空中でハリネズミのようになったその男が地上に落下すると男を構成していた肉が四散する。
その状態でも彼は生きていた。
何故ならば、彼は貴人だからだ。
貴人は人間を遥かに超えた生き物だった。
「ぶっ殺してやる。」
彼は心の中で叫ぶ。
「その内臓を思う存分咀嚼し味わってくれる。」
彼は全身を再構成しようと試みる。
「リーダー、肉片が動いてます。」
「あぁ、このままじゃまずいね。

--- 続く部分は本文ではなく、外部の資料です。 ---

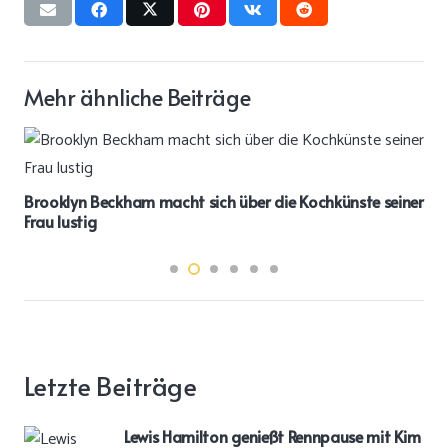
Mehr ähnliche Beiträge
Brooklyn Beckham macht sich über die Kochkünste seiner
Frau lustig
Letzte Beiträge
Lewis Hamilton genießt Rennpause mit Kim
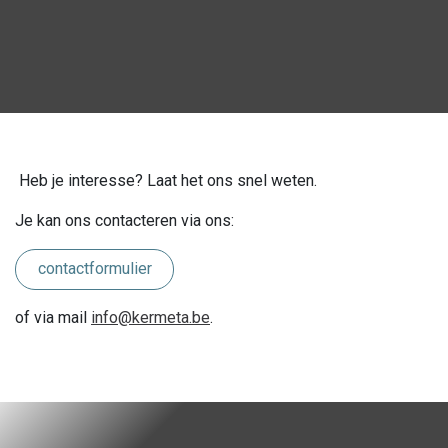
Heb je interesse? Laat het ons snel weten.
Je kan ons contacteren via ons:
contactformulier
of via mail
info@kermeta.be
.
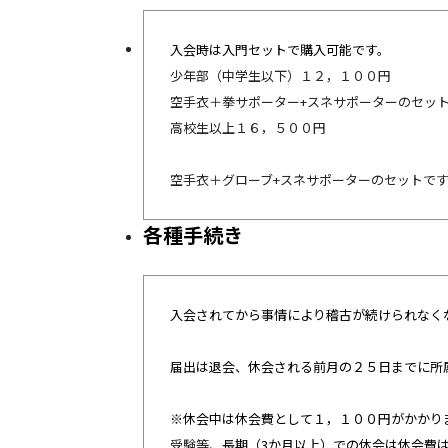
入会時は入門セットで購入可能です。
少年部（中学生以下）１２，１００円
空手衣＋拳サポーター+スネサポーターのセッ
高校生以上１６，５００円
空手衣＋グローブ+スネサポーターのセットで
各種手続き
入会されてから事情により稽古が続けられなく
届出は退会、休会される前月の２５日までに所
※休会中は休会費として１，１００円がかかり
受験等、
長期（3か月以上）での休会は休会費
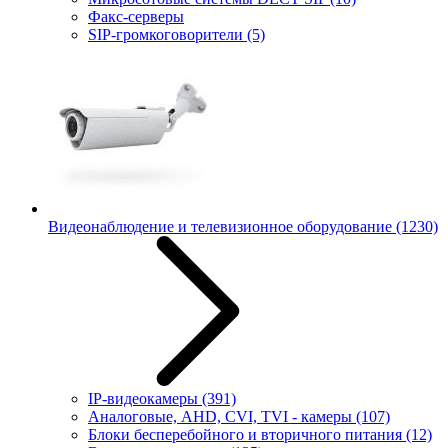
Факс-серверы
SIP-громкоговорители
(5)
Видеонаблюдение и телевизионное оборудование
(1230)
IP-видеокамеры
(391)
Аналоговые, AHD, CVI, TVI - камеры
(107)
Блоки бесперебойного и вторичного питания
(12)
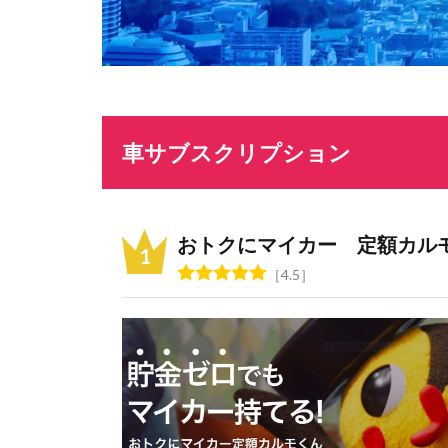
車サブスクリプション
おトクにマイカー 定額カル
4.5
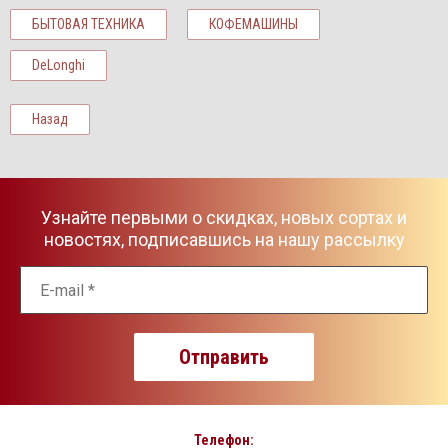
БЫТОВАЯ ТЕХНИКА
КОФЕМАШИНЫ
DeLonghi
Назад
Узнайте первыми о скидках, новых сортах и
новостях, подписавшись на нашу рассылку
Отправить
Телефон:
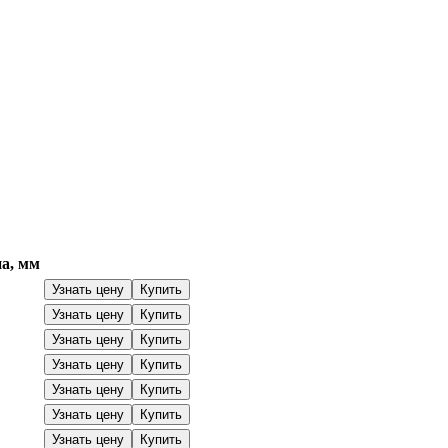
а, мм
Узнать цену
Купить
Узнать цену
Купить
Узнать цену
Купить
Узнать цену
Купить
Узнать цену
Купить
Узнать цену
Купить
Узнать цену
Купить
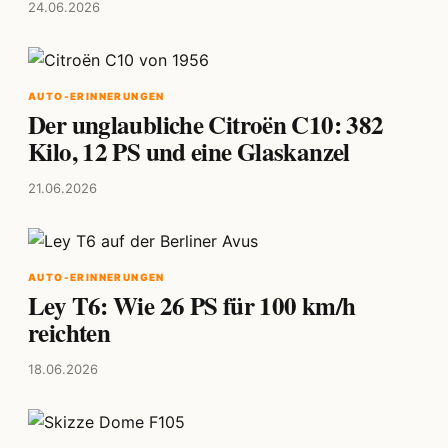
24.06.2026
AUTO-ERINNERUNGEN
Der unglaubliche Citroën C10: 382
Kilo, 12 PS und eine Glaskanzel
21.06.2026
AUTO-ERINNERUNGEN
Ley T6: Wie 26 PS für 100 km/h
reichten
18.06.2026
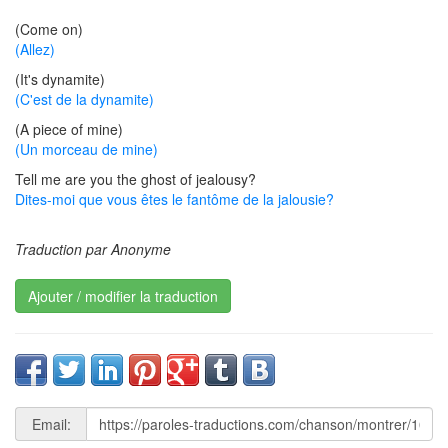
(Come on)
(Allez)
(It's dynamite)
(C'est de la dynamite)
(A piece of mine)
(Un morceau de mine)
Tell me are you the ghost of jealousy?
Dites-moi que vous êtes le fantôme de la jalousie?
Traduction par Anonyme
Ajouter / modifier la traduction
Email:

」
半肉隗となった巨漢は叫んだ。
再生しかけた口からそれが漏れる。
「くっっぅてやぁああある。」
「ふーん。さすが化け物だ。もう再生してやがる。さっさとガソリンを撒きな。ゴミはさっさと燃やしてしまうんだ。」
その声に巨漢は叫ぶ。
「やめろーーーーー。」
「うるさいよ。」
女は巨漢の口に槍を突き刺す。
巨漢に大量のガソリンが撒かれる。
「さて、対貴人用の新兵器炎の槍を試させてもらうよ。と言っても感想はあんたの燃えカスにでも聞くからな。」
女が槍をひねると同時に槍から火が噴出す。
巨漢には意識があった。
全身から伝わる痛みに必死に耐えていた。
耐えて耐えて体の再構成を続ける。
1時間が過ぎても彼の体は燃えていた。
体の再生は追いつかなかった。
10分ほど前から彼は頭を中心に燃やされ始めてから初めて知った。
「こいつら俺の体で遊んでやがった。」
巨漢は自分の完全な敗北と現世からの永遠の別れを悟った。
燃え盛る巨漢の炎の照り返しを受けながら女は叫ぶ。
「また、貴人を一匹屠った。やつ等は蟲並みの無尽蔵な生命力を誇っているが倒せると言う事が分かっただろう。今回サブチームの頭であるリーンが死んだが、これは奴の油断だ。貴人に対しては油断を見せてはならんのだ。私はこのようなことがまた起きないよう切に願うぞ。では、解散せよ。」
女が解散を宣言すると少女の群れは四方に散っていく。
女はその場に座り込むと炎の番をする。
彼女にはまだする事が沢山あった。